No soy elitista con las palabras cuando le explotan en el paladar a un paciente que salió de la escuela para trabajar, porque todos son mi abuela Gregoria y sus deliciosos fallos sintácticos. Su español de Sacedón, inventado. Palabras deformes como patatas con rabos. Todavía hablamos gregoriano en mi casa y es la jerga de la nostalgia. Las hidolatrías del zumo, el chandar para la clase de deporte, los conflés del desayuno, ¿quién no tiene una infancia llena de cocretas? Cuando apuraba la tarde, ella entraba en el cuarto para preguntar sin teníamos ganeja. Ganeja con esa jota castellana que es raja y rojo, herraje y eje del hambre de posguerra. Carraspera de boca seca, de boca ansiada, esa jota. De terrones color vino y uñas negras.
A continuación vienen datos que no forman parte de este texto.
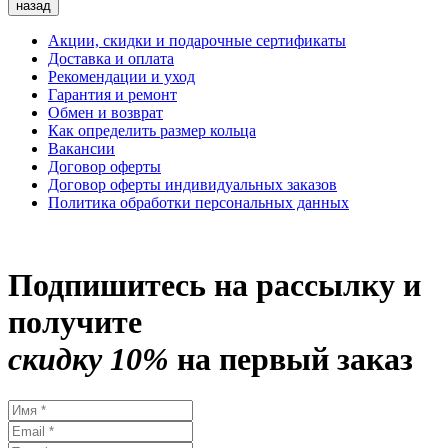
назад
Акции, скидки и подарочные сертификаты
Доставка и оплата
Рекомендации и уход
Гарантия и ремонт
Обмен и возврат
Как определить размер кольца
Вакансии
Договор оферты
Договор оферты индивидуальных заказов
Политика обработки персональных данных
Подпишитесь на рассылку и
получите
скидку 10%
на первый заказ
Con la pandemia hemos aprendido que no hay territorio que se pueda blindar. Que todo viaja, desde las partículas víricas a los kiwis de Nueva Zelanda o a los acentos una y mil veces mezclados y recocinados. Obligado tardó en asumir que la mezcla de raíces te eleva. Le gusta un texto de Edward Said en el que cita a un autor del siglo XII “...libre es aquel para quien todo el mundo es una tierra extraña”. Y apela a una literatura propia de quienes están construyendo país, que no son precisamente los que tienen ocho apellidos de un mismo linaje. Todo es movimiento de ida y vuelta. Todo emisor contiene al receptor. Cuando estoy en la consulta, rara vez me voy sin una frase o exclamación apuntada en la esquina de la lista de pacientes. Unas líneas apresuradas que se perderán porque no soy ordenada con mis hallazgos. Siento pudor al robárselas. A veces abro una libreta cuando el paciente ya se ha ido y lleno listas secretas. Havia fet el amor sexual amb totes ─me confiesa un hombre con gafas de pasta y gorra de Grefusa Crujientes Riquísimos─. Amor sexual.

Hay frases hechas que saben calentito o duro o crujiente o derretido. La temperatura y la textura también están en el habla, quiero convertirme en el máster chef de los giros y las construcciones. Saber su resonancia en los huesos del cráneo mientras se mastican, su crunchy-crunchy-tostada. Es una celebración crear lenguas y lenguajes y lenguados. Es hermoso decir zangolotino, por ejemplo. Hundirse en el sofá de los viernes por la noche y dejar que el inicio de una peli (El viaje a ninguna parte, de Fernán Gómez) sea lo último que me ronde antes de caer dormida. Zangolotino. Y la cara de Gabino Diego (De zangolotear. adj. coloq. Dicho de un joven zanquilargo que aparenta ser aún niño) quedará sellada para siempre al lado de ese adjetivo.

Le compro el libro a Horacio y Graciela, mis amigos argentinos, y siento que Obligado ya les está acariciando, ofreciendo posada. Gracias, Clara Obligado, por recordarme que hay tantas lenguas como personas y encrucijadas. Que nos transfundimos vida entre todos. Y que las cicatrices asoman en las palabras y se ordenan como entradas de un diccionario que nadie publicará. Dibujan líneas inconfundibles, nuestra misma huella dactilar.